Mourning the Loss of an Eighty’s Lady
Three days ago, a shock deeper than our treatment on the Assault Course descended on the women who graduated in the first class to include women at the United States Air Force Academy. For decades now, we have pulled together, even though as individuals we are very different. Intel work in Iraq/Afghanistan; missionary work in the jungles of Latin America; mothers of twins; flying into Beruit, Grenada, and Zaire/Congo; months on a space station; even surviving D.C. traffic and Pentagon politics; we have overcome so many barriers, that, as Terry Meyer said, “I think I’ve thought we were indestructible.”
Of course, we are each only human.
Dr. Colonel Karen A. O’Hair Fox, M.D., one of our own, succumbed to pancreatic cancer. Please sign her Life Legacy and read her biography at this link.
Karen is the daughter of a West Point graduate who traveled the country as a child, including a time when her father taught at USAFA. She attended El Dorado High School in Albuquerque, NM, and was a junior at the University of New Mexico, when she gave that up to become a USAFA cadet and Air Force Officer.

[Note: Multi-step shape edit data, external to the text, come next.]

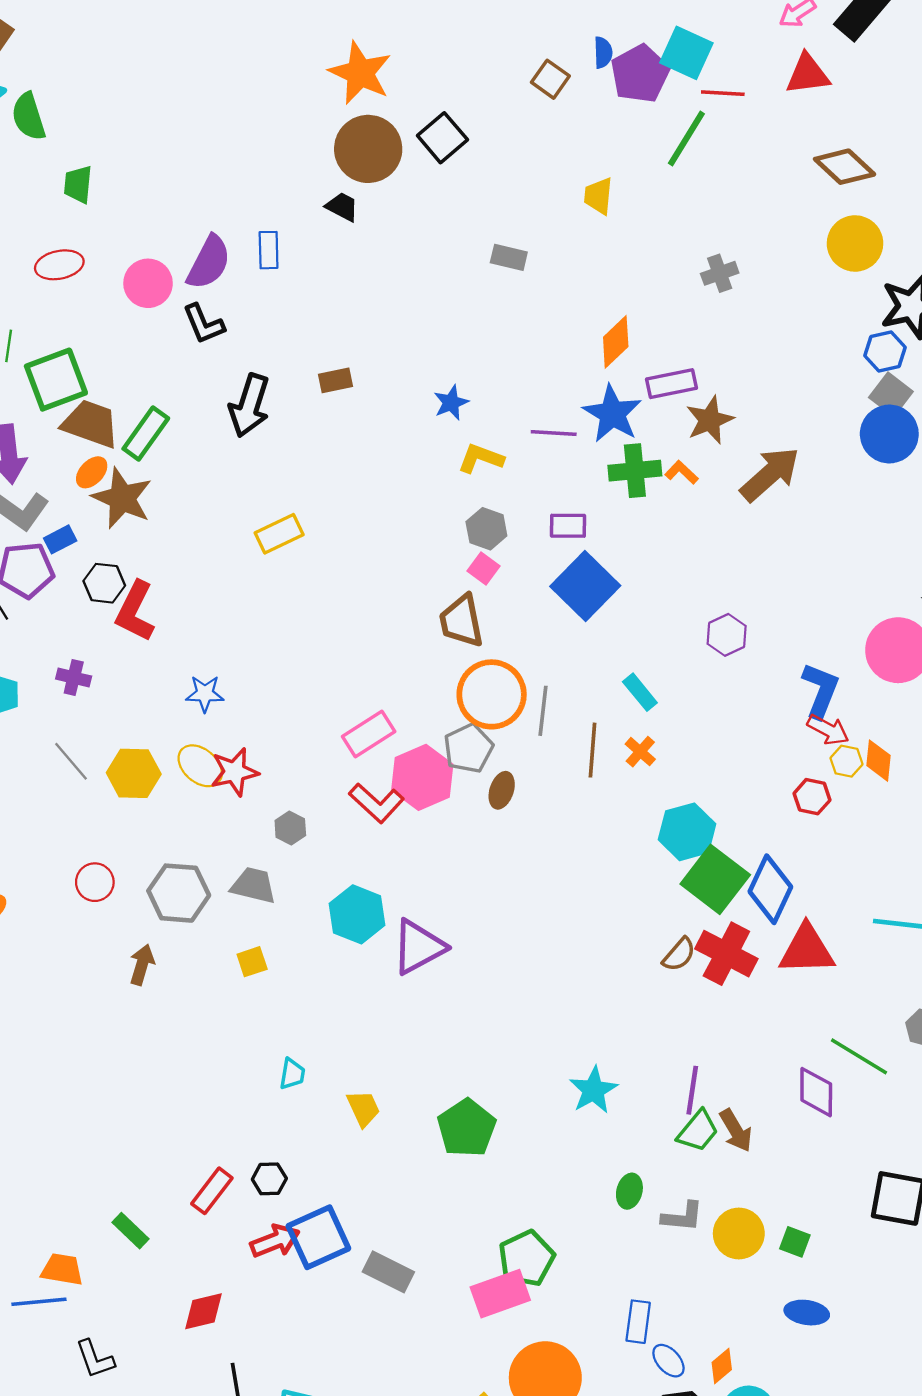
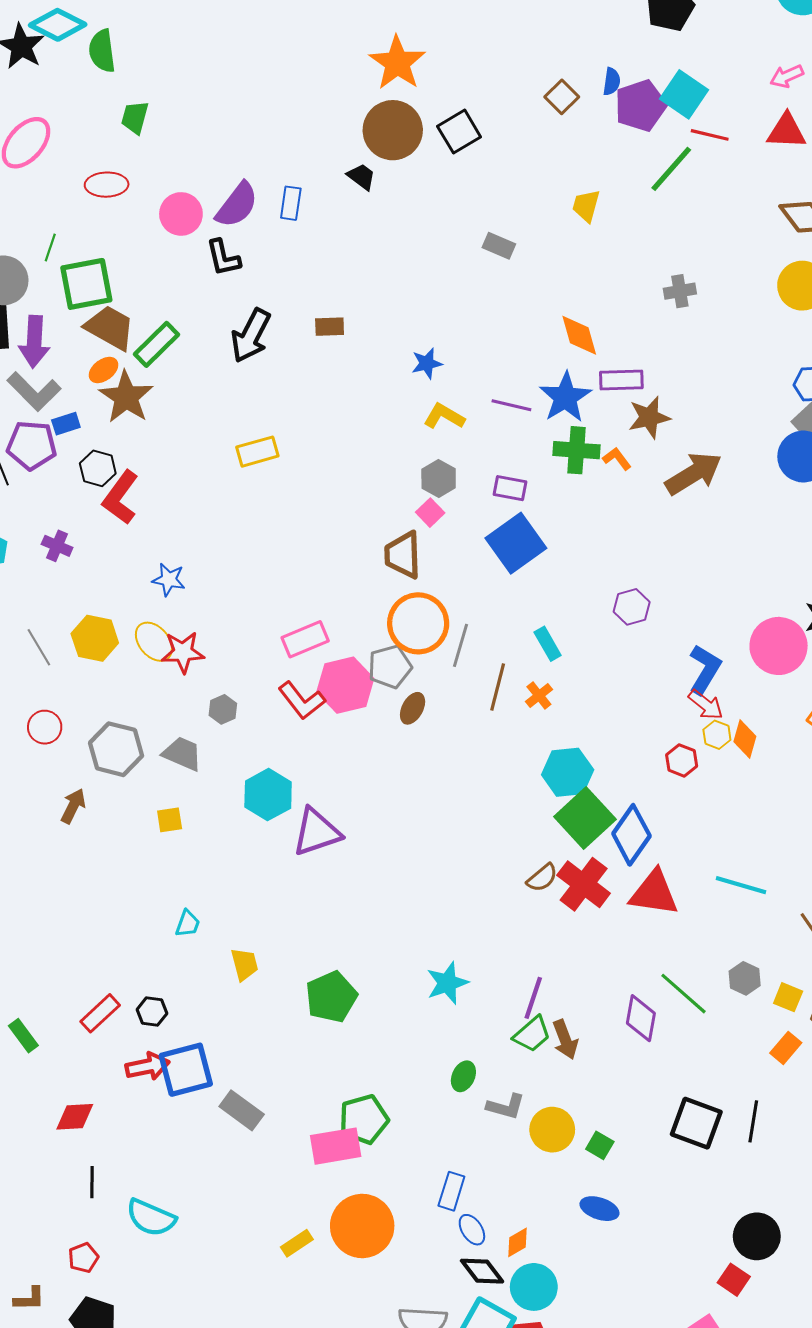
orange diamond: (616, 342) -> (579, 335), turned -72
gray line: (71, 761) -> (39, 647), moved

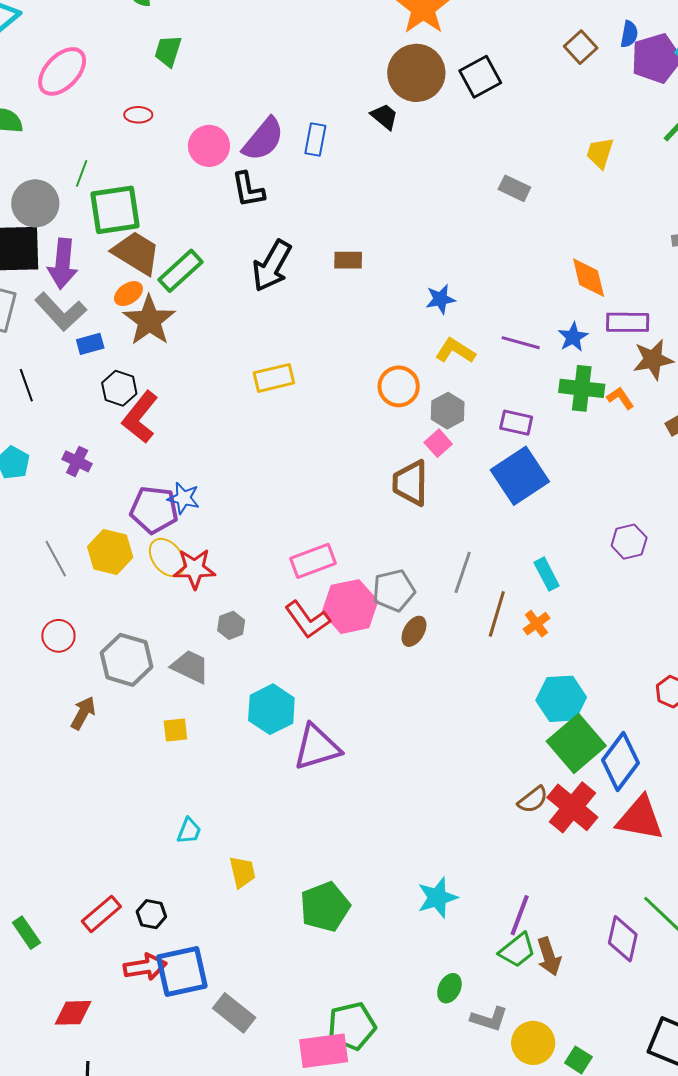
red ellipse: (107, 185) -> (138, 115), size x0.7
blue star: (565, 397) -> (573, 337), size x0.6
purple pentagon: (32, 445) -> (154, 510), moved
orange circle: (418, 623) -> (399, 386), moved, size x0.7

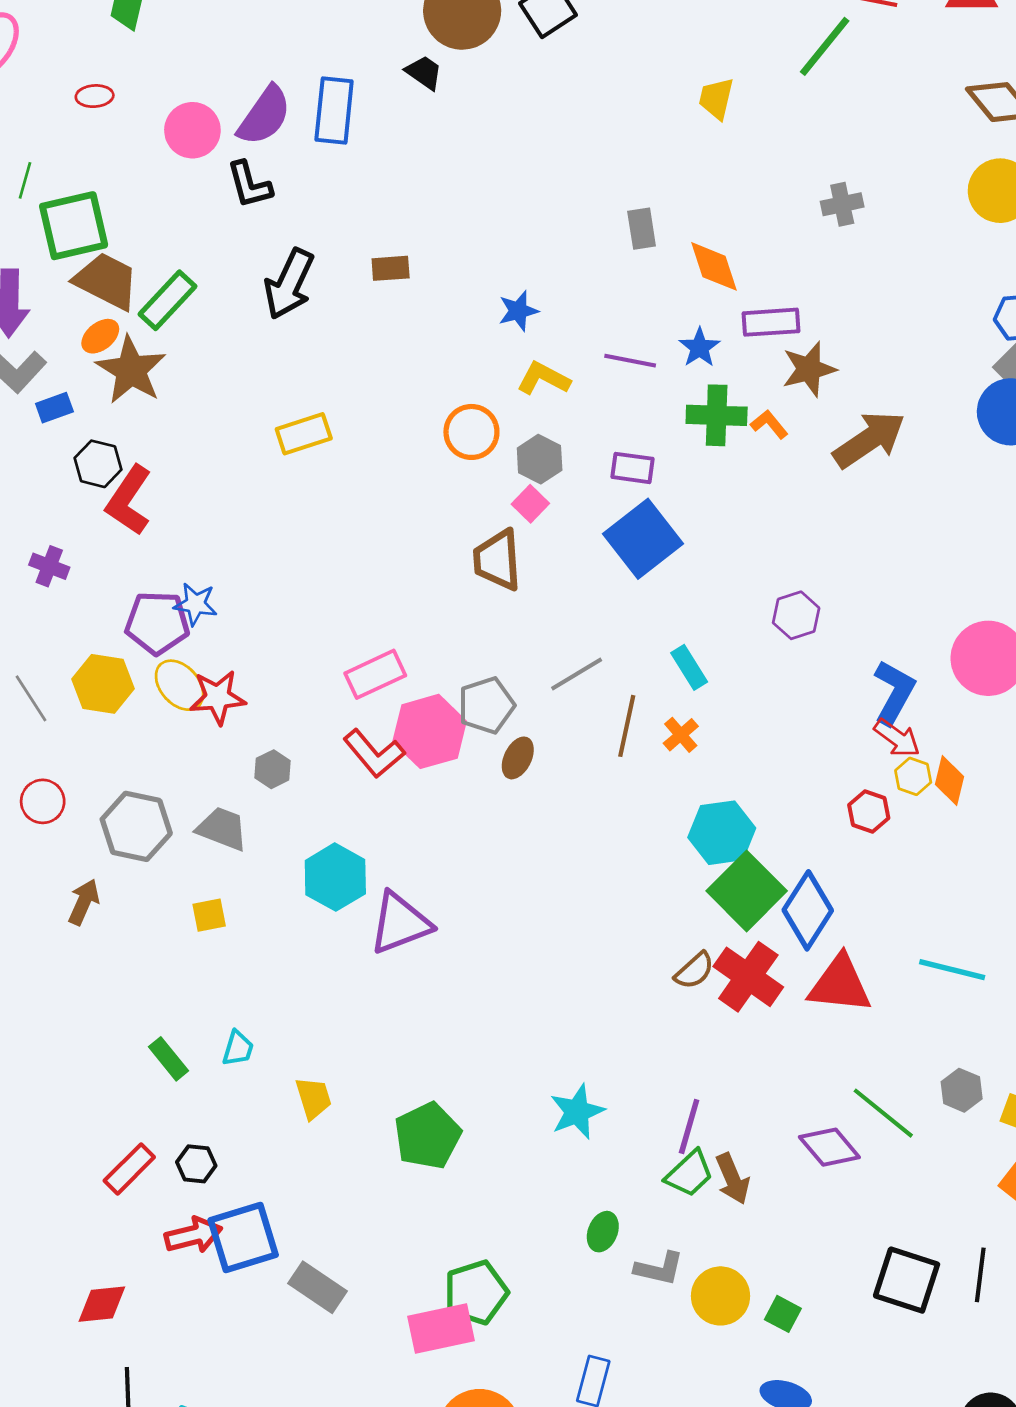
blue rectangle: (315, 140) -> (334, 111), size x1.5
gray rectangle: (514, 188) -> (642, 229), moved, turned 60
gray line: (463, 572) -> (577, 674), turned 45
green rectangle: (26, 933) -> (168, 1059), moved
purple diamond: (623, 939) -> (829, 1147), turned -48

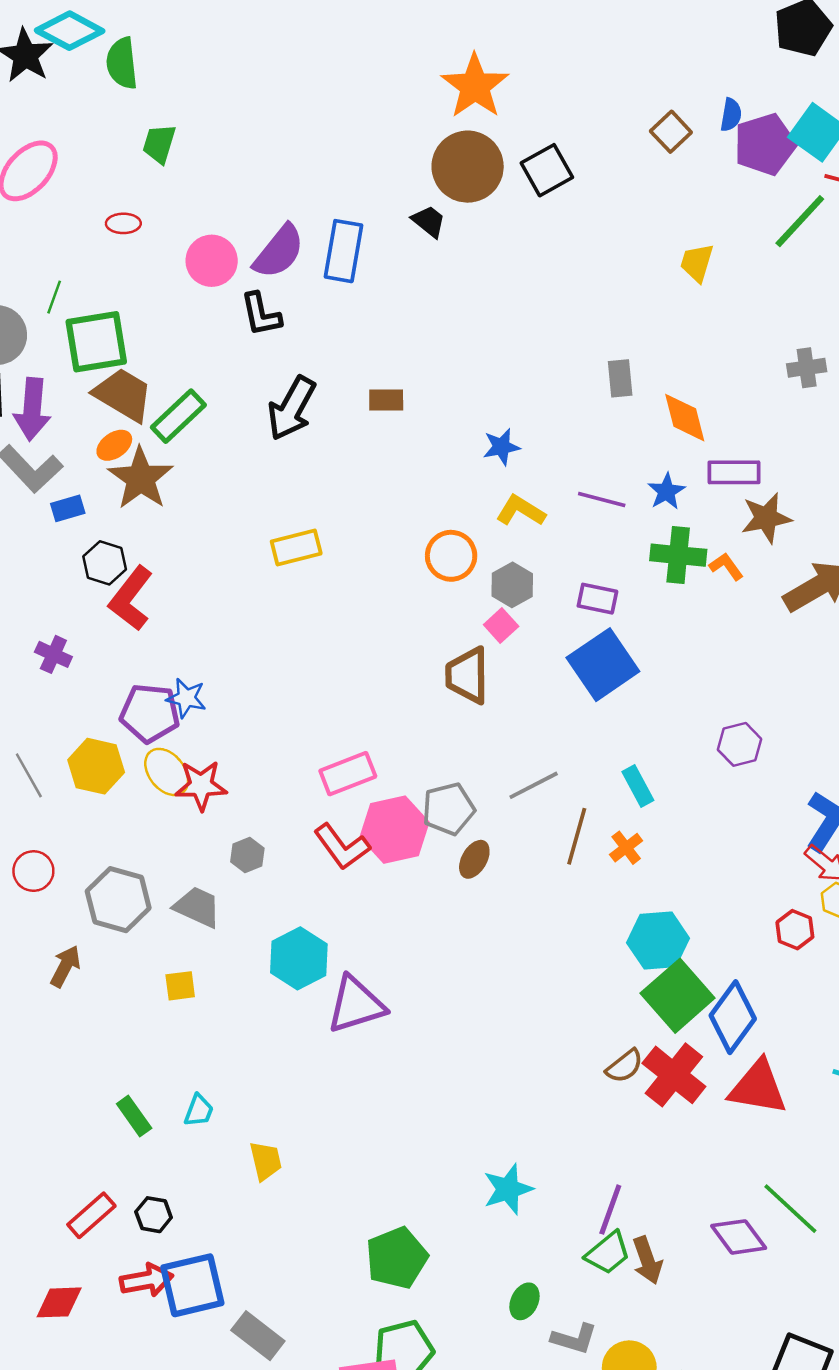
green pentagon: (428, 1136) -> (397, 1258), moved
red diamond: (102, 1304) -> (59, 1302), moved

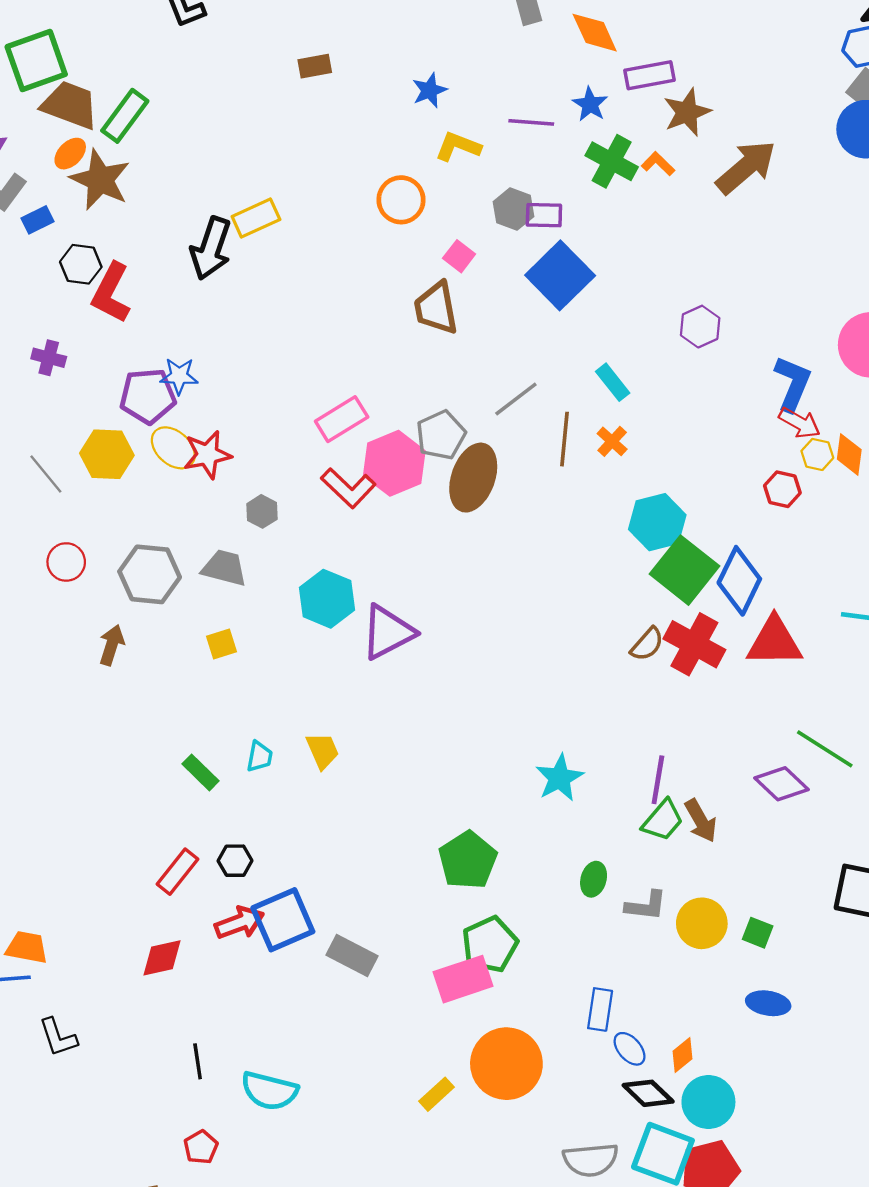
black arrow: (292, 408) -> (211, 248), moved
green cross: (678, 555) -> (612, 161), turned 33
gray hexagon: (512, 585) -> (514, 209), moved
brown ellipse: (474, 859) -> (473, 478), size x1.8
yellow trapezoid: (266, 1161) -> (323, 751), moved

My impression of Karen is that she was tall, quiet and kind. Behind her veneer was a steel, determined to find a way to achieve her goals. Recruited by Coach Arata (or did she recruit him?) Karen became an All American swimmer. After graduation, she was one of few cadets who are assigned to Medical School. After graduating from Baylor College of Medicine, she became a Flight Surgeon, the only way, at the time, that any of us women were allowed to fly in fighter aircraft.
I pass our condolences to her mother, Marilyn, to Jeff and Michael Fox, to Karen’s brothers and extended family, and to her husband, William. Karen and William’s home is in San Antonio. The family has requested that in lieu of flowers, donations be made to the charity of your choice.
God bless you, Karen. I see you there among the towering “Cu’,” where I hope you will do “one more roll for me.”